When Borussia Dortmund snapped up both Niklas Sule and Nico Schlotterbeck last summer, the narrative was that perennial underachievers of German football had finally found a centre-half partnership capable of taking Die Schwarzgelben to the next level.
Dortmund paid £21 million to pinch Schlotterbeck, one of Europe’s most exciting young defenders, from under the noses of Newcastle United.
Sule, another with admirers on Tyneside, would join him at Signal Iduna Park; Dortmund getting one over on their old adversaries Bayern Munich at last, snatching the 2020 treble-winner from the clutches of their bitter Bundesliga rivals on a free transfer.

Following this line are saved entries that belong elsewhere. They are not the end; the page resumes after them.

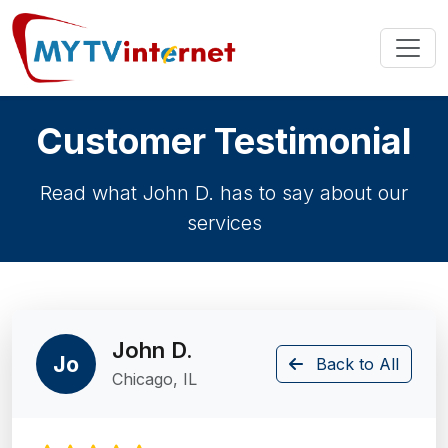
Customer Testimonial
Read what John D. has to say about our
services
John D.
Jo
Back to All
Chicago, IL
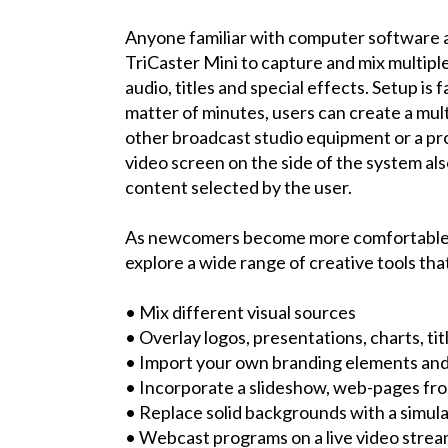
Anyone familiar with computer software 
TriCaster Mini to capture and mix multiple
audio, titles and special effects. Setup is
matter of minutes, users can create a mul
other broadcast studio equipment or a pr
video screen on the side of the system als
content selected by the user.
As newcomers become more comfortable w
explore a wide range of creative tools th
• Mix different visual sources
• Overlay logos, presentations, charts, tit
• Import your own branding elements and
• Incorporate a slideshow, web-pages f
• Replace solid backgrounds with a simu
• Webcast programs on a live video stre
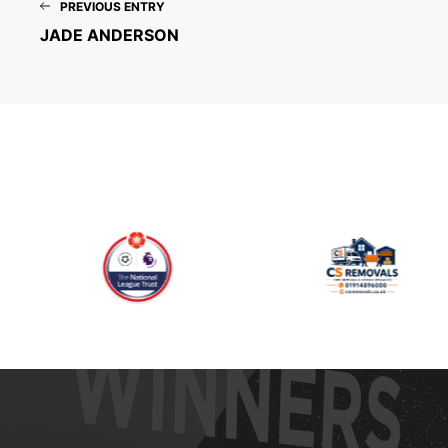
PREVIOUS ENTRY
JADE ANDERSON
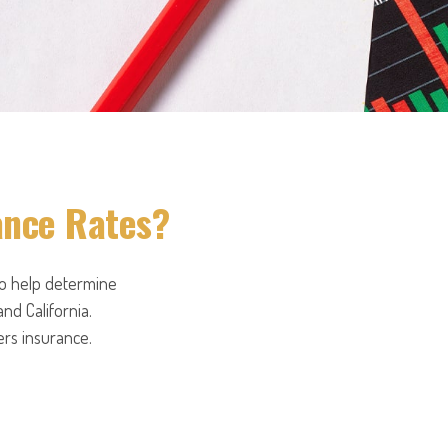
ance Rates?
to help determine
and California.
ers insurance.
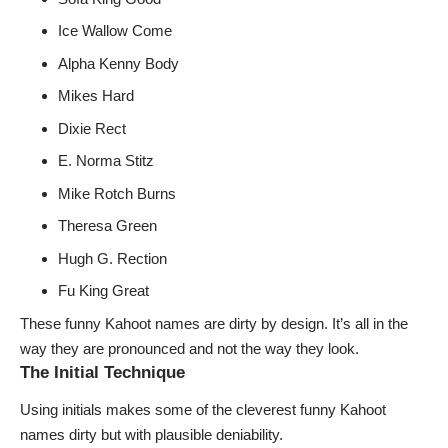
Ice Wallow Come
Alpha Kenny Body
Mikes Hard
Dixie Rect
E. Norma Stitz
Mike Rotch Burns
Theresa Green
Hugh G. Rection
Fu King Great
These funny Kahoot names are dirty by design. It’s all in the
way they are pronounced and not the way they look.
The Initial Technique
Using initials makes some of the cleverest funny Kahoot
names dirty but with plausible deniability.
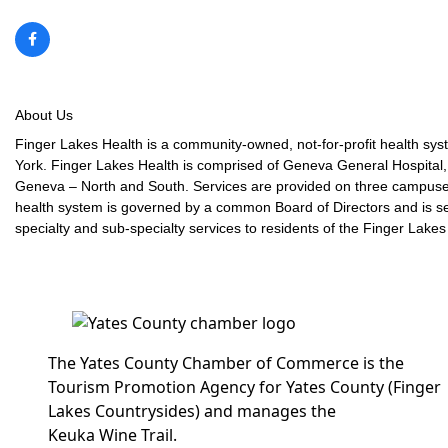
About Us
Finger Lakes Health is a community-owned, not-for-profit health syst
York. Finger Lakes Health is comprised of Geneva General Hospital, 
Geneva – North and South. Services are provided on three campuse
health system is governed by a common Board of Directors and is s
specialty and sub-specialty services to residents of the Finger Lakes
The Yates County Chamber of Commerce is the
Tourism Promotion Agency for Yates County (Finger
Lakes Countrysides) and manages the
Keuka Wine Trail.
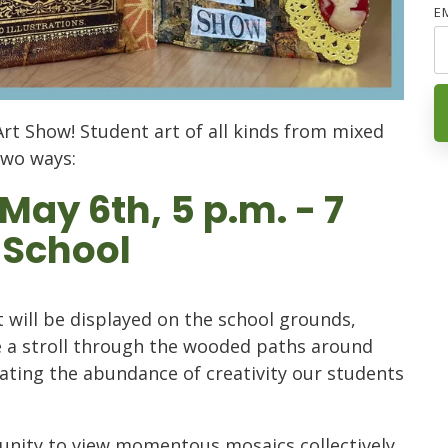
E
Art Show! Student art of all kinds from mixed
two ways:
ay 6th, 5 p.m. - 7
 School
 will be displayed on the school grounds,
e a stroll through the wooded paths around
rating the abundance of creativity our students
tunity to view momentous mosaics collectively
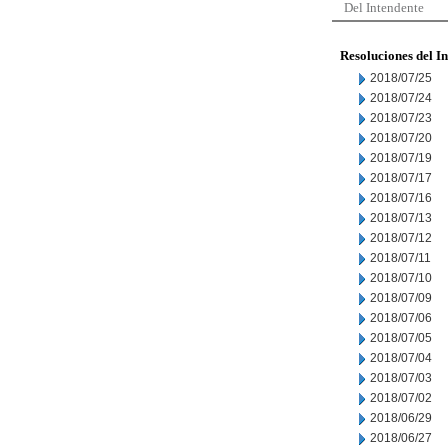
Del Intendente
Resoluciones del I
2018/07/25
2018/07/24
2018/07/23
2018/07/20
2018/07/19
2018/07/17
2018/07/16
2018/07/13
2018/07/12
2018/07/11
2018/07/10
2018/07/09
2018/07/06
2018/07/05
2018/07/04
2018/07/03
2018/07/02
2018/06/29
2018/06/27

The performances of both Sule and Schlotterbeck during Germany’s catastrophic 2-1 defeat to Japan in Wednesday’s World Cup opener, however, will have felt disturbingly familiar to Dortmund supporters who, understandably, expected much better.
Schlotterbeck, under BVB coach Edin Terzic, has looked a shadow of the player who stood strong and tall at Freiburg. You can say the same of Sule; a man who lifted no fewer than 14 trophies at Bayern Munich singled out for all the wrong reasons by Germany boss Hansi Flick after switching off in the build up to Japan’s 82nd minute winner at the Khalifa International Stadium.
Niklas Sule and Nico Schlotterbeck flop as Germany lose to Japan at Qatar World Cup
“Niklas really has to pay much more attention,” grumbled Flick. “He didn’t execute the offside trap well. He was always late and was also way too deep. We were punished for these individual mistakes.”
German website Football News, meanwhile, pulled no punches in their assessment of Schlotterbeck’s jittery, error-ridden display. While Sule bore the brunt of Flick’s ire, it was his 22-year-old partner choking on Takuma Asano’s dust before the one-time Arsenal youngster fired a vicious winner past Manuel Neuer at the near post.
“In this form, (he is) simply not a candidate for an ambitious national team,” they write, not without justification.
If things had worked out differently, Sule and Schlotterbeck could have been lining up together at the heart of Eddie Howe’s Newcastle United backline. A backline which currently ranks as the joint-best in the whole of the Premier League.
But on Wednesday’s evidence, as Japan emulated their Far Eastern neighbours South Korea in 2018, the Sule-Schlotterbeck is neither the answer for Dortmund or for Germany.